His life is contrasted with the older couple with whom he lives or goes to see. They actually care for one another but they fight all the time. You can tell this noisy, invasively interactive, messy example is what he does not want in his own life.

The girl, Camille, is sort of Two, and the partner is vaguely a Three, but we identify with Stephan so the director deliberately makes their personalities vague to make it clear that this entranced Five really only sees himself.

Camille thinks he is good friends with her lover, his business associate, but Stephan says he is only a partner. When you think you are friends with an entranced Five, you better check it out. They are not as involved with you as you are with them. The same is true with Stephan and Camille. She is the aggressor, because even though he loves her, he keeps his distance. This is a special Five loop that causes them much pain. People are attracted to them because of their sensitivity and intelligence. But they can be in love with their own constructs (Camille says that music arouses Stephan's love, but he coolly replies, "Music is a dream."). Like Fours who are in love with their own emotions, Fives are in love with their own understandings. This is the reality behind the metaphor of the Ivory Tower.

Fives have a long time-line. When Robert McNamarra confessed after 25 years that he knew full well the folly of Vietnam, that our government had lied systematically and we had no chance of winning etc., people asked "Why didn't you tell us this back then?" Part of the answer is understandable - passions were so high he would have been prosecuted, and unhealthy Fives have a notion that people are going to prosecute them anyway if they get a chance. But part of the reason he waited is that Fives often require a long time to process material. Fives hate surprises when entranced and they love privacy.

All numbers have a specific mode of impoverishment. Fives practice the sin of avarice in Enneagram tradition. But they don't just hoard money. More frequently they hoard emotions, time and personal giving of time and energy.

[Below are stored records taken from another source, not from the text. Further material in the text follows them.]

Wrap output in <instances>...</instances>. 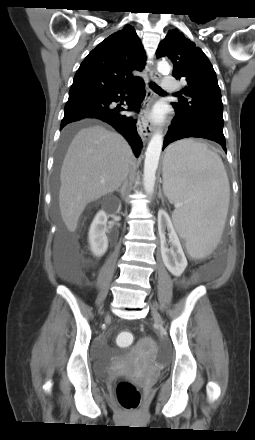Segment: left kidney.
<instances>
[{
	"mask_svg": "<svg viewBox=\"0 0 255 440\" xmlns=\"http://www.w3.org/2000/svg\"><path fill=\"white\" fill-rule=\"evenodd\" d=\"M164 228H167L169 231L170 249L165 241V236L163 234ZM158 229L161 238L162 260L171 274L178 277L184 272L188 263L172 221L164 210H159L158 212Z\"/></svg>",
	"mask_w": 255,
	"mask_h": 440,
	"instance_id": "obj_1",
	"label": "left kidney"
}]
</instances>
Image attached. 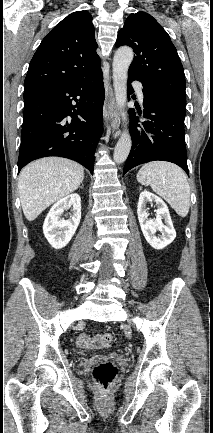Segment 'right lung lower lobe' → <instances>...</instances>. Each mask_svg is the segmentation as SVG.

Fives are antisocial, not in their manners or even behavior. They see people as draining them. People are not an asset as much as a liability. The self-talk is that "I only have so many inner resources and as often as I interact with people, I am depleted. Not that people are bad, it's just that they are draining. I've had Fives describe themselves to me as a battery. They are drained by social interaction and recharged by solitude. A popular (and theologically awful) book of piety in the early part of this century was the Catholic classic, Thomas a Kempis', The Imitation of Christ. He said "As often as I go among men, I come back less a man." This was put forth as a call to contemplation, but it was just his preference as an entranced Five.

To see how a Five and Seven can be connected in a person, go watch Awakenings, starring Robin Williams. Yes, Robin Williams, that flaming Seven in real life, plays a Five well as a research doctor. Remember this movie when you read about Nines. The whole movie is a Nine metaphor.

    Resources: (Besides the Library of Congress)

  1. Physical exercise is good for Fives. It gets them out of their heads.
  2. Small group support is helpful. The group has to be small; it should keep the same members. The discussion of something like the Enneagram is fruitful, but be careful; it could be entirely head talk and never include any sharing. Fives must learn to trust, then share. One of the ground rules must be that everything said in the group is under the rubric of confidentiality. Nothing said may be repeated outside the group without permission.
  3. One more fine movie to discuss: Sex, Lies and Videotape.
  4. The parable of Jesus' feeding the multitudes is in all four Gospels. It is a metaphor for how sharing, not hoarding is the way to overcome impoverishment. (See Matthew 14:13).
  5. Sartre's play No Exit proclaims that "Hell is other people." It is brilliant.

    Discussion questions:

  1. When you watch The Heart in Winter, are you surprised when Stephan tells Camille of his lack of feelings for her? What does this tell you about entranced Fives?
  2. Discuss some of the ways that Stephan is into control. How do you or your Five friends do it?
  3. How old is Stephan's Five strategy? How old is yours? Elaborate.
  4. What does Stephan's strategy cost him? What's in it for him?